Task goal
In your copy, leave out the pictures and reproduce the listing below exactly.
Content starts
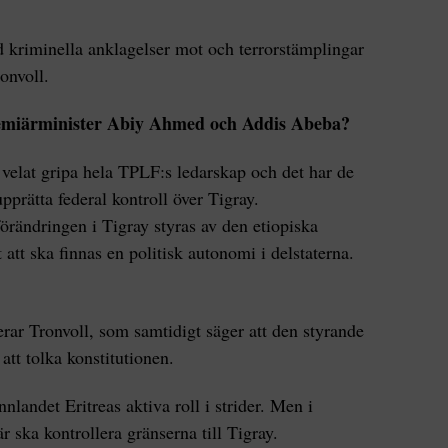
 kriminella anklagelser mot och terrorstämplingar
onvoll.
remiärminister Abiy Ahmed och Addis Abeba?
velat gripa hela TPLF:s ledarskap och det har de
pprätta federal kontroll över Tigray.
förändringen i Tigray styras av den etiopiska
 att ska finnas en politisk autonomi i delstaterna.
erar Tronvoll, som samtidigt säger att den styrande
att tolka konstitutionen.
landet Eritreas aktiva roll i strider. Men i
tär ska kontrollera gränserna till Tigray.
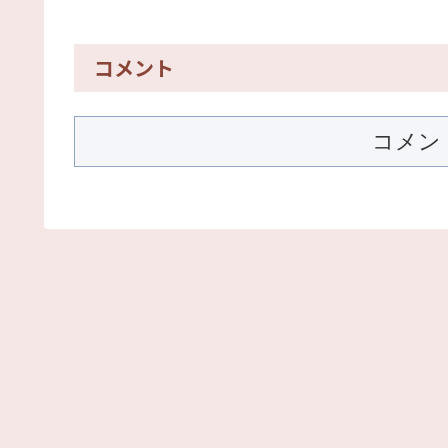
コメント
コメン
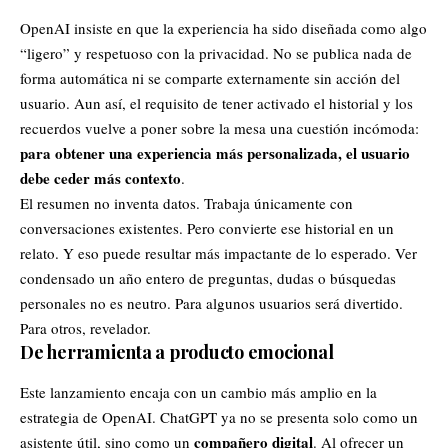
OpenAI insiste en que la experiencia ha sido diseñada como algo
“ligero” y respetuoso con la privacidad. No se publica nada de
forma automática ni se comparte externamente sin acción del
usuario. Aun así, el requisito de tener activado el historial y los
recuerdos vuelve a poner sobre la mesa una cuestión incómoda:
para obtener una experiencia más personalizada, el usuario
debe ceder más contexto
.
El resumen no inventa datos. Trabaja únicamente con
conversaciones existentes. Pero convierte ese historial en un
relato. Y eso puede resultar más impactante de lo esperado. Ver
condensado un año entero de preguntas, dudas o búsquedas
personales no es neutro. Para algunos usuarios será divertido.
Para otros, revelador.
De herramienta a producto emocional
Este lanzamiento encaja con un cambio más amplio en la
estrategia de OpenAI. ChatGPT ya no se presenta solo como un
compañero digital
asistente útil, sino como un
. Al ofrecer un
Content ends
Task answer
 kriminella anklagelser mot och terrorstämplingar
onvoll.
remiärminister Abiy Ahmed och Addis Abeba?
velat gripa hela TPLF:s ledarskap och det har de
pprätta federal kontroll över Tigray.
förändringen i Tigray styras av den etiopiska
 att ska finnas en politisk autonomi i delstaterna.
erar Tronvoll, som samtidigt säger att den styrande
att tolka konstitutionen.
landet Eritreas aktiva roll i strider. Men i
tär ska kontrollera gränserna till Tigray.
コメント
コメン
OpenAI insiste en que la experiencia ha sido diseñada como algo
“ligero” y respetuoso con la privacidad. No se publica nada de
forma automática ni se comparte externamente sin acción del
usuario. Aun así, el requisito de tener activado el historial y los
recuerdos vuelve a poner sobre la mesa una cuestión incómoda:
para obtener una experiencia más personalizada, el usuario
debe ceder más contexto
.
El resumen no inventa datos. Trabaja únicamente con
conversaciones existentes. Pero convierte ese historial en un
relato. Y eso puede resultar más impactante de lo esperado. Ver
condensado un año entero de preguntas, dudas o búsquedas
personales no es neutro. Para algunos usuarios será divertido.
Para otros, revelador.
De herramienta a producto emocional
Este lanzamiento encaja con un cambio más amplio en la
estrategia de OpenAI. ChatGPT ya no se presenta solo como un
compañero digital
asistente útil, sino como un
. Al ofrecer un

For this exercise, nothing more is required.